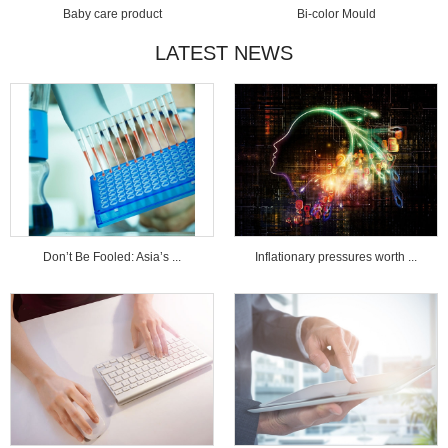
Baby care product
Bi-color Mould
LATEST NEWS
Don’t Be Fooled: Asia’s ...
Inflationary pressures worth ...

-----

Task item
Nothing but the exact lines of the data above, from the line containing "LATEST NEWS" through the last, should appear in the answer.

Answer to the problem
LATEST NEWS
Don’t Be Fooled: Asia’s ...
Inflationary pressures worth ...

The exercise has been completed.